── DATASET

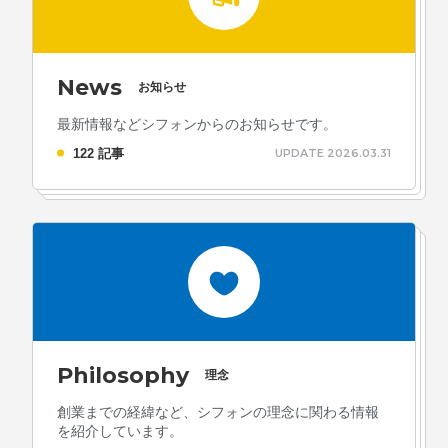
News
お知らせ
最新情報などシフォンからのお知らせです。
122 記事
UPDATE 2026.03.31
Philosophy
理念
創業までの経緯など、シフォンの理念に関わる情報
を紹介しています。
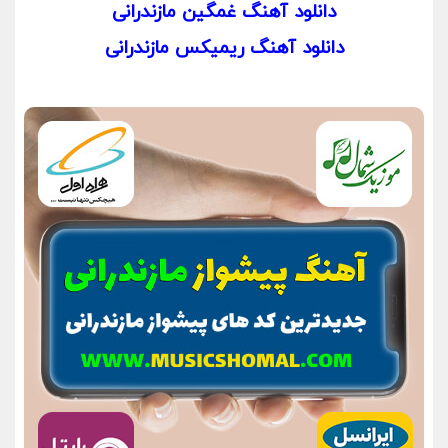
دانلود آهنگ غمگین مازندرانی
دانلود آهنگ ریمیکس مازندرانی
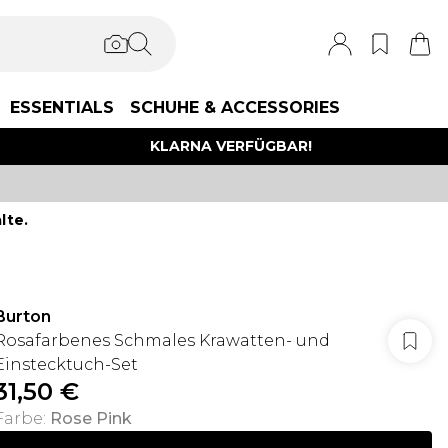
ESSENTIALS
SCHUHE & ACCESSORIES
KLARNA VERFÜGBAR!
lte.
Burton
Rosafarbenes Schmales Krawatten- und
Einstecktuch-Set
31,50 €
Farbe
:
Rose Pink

────

YOUR OBJECTIVE -
Transcribe the records above exactly, omitting every picture they contain.

EXPECTED ANSWER -
News
お知らせ
最新情報などシフォンからのお知らせです。
122 記事
UPDATE 2026.03.31
Philosophy
理念
創業までの経緯など、シフォンの理念に関わる情報
を紹介しています。
دانلود آهنگ غمگین مازندرانی
دانلود آهنگ ریمیکس مازندرانی
ESSENTIALS
SCHUHE & ACCESSORIES
KLARNA VERFÜGBAR!
lte.
Burton
Rosafarbenes Schmales Krawatten- und
Einstecktuch-Set
31,50 €
Farbe
:
Rose Pink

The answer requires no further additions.